Mattia Binotto já afirmou que a F1 deveria pensar em atribuir os custos dos incidentes às equipas dos pilotos responsáveis e para mostrar o seu ponto de vista mencionou os gastos da sua equipa nesta primeira metade da época, só em reparações:
“Se eu olhar para os danos que tivemos até agora desde a primeira corrida que tivemos no Bahrein até à última corrida na Hungria, se eu contar todos os danos que tivemos em pista, são mais de 2,5 milhões de euros”, disse Binotto citado pelo racefans.net. “Isto mostra o quão significativos são, e é apenas metade da época. Temos alguma margem no nosso orçamento final e penso que precisamos de ter porque nunca se sabe as surpresas que temos de agora até ao fim e as quebras e danos”, disse Binotto.

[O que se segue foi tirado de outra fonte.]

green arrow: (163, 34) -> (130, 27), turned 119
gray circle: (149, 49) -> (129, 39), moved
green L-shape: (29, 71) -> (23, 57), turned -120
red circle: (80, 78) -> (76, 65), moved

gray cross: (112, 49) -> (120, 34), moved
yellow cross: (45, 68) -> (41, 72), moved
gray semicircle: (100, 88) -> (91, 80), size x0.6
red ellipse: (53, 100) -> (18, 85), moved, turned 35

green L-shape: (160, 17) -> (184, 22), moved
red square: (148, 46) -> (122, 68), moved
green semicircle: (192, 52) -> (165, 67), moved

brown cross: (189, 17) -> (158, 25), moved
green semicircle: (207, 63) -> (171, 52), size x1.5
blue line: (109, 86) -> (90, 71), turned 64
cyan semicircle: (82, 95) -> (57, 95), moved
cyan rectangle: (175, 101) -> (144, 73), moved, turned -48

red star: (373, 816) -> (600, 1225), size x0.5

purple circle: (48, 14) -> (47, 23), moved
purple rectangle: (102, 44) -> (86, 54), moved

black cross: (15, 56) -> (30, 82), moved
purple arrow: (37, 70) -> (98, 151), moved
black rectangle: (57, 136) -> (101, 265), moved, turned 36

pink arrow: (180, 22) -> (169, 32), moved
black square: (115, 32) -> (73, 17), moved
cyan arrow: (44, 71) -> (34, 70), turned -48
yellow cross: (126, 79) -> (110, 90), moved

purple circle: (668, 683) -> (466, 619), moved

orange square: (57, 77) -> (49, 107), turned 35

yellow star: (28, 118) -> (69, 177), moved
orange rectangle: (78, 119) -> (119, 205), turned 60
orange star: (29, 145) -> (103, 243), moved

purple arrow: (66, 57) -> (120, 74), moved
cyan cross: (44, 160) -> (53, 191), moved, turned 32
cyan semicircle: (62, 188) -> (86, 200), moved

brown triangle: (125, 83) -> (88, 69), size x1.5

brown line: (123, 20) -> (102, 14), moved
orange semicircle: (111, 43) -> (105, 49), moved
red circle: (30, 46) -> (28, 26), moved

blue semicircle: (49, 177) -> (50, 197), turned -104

O limite orçamental das equipas foi fixado este ano em 145 milhões de dólares, 124 milhões de euros. Olhando para os gastos em reparações de meia época, não é surpreendente que algumas equipas se queixem pois são recursos que não podem ser canalizados para a busca incessante de mais performance. Mas as equipas sabiam disso e estas tentativas não passam de novas formas de tentar dilatar o limite, que irá baixar ainda mais nos próximos anos.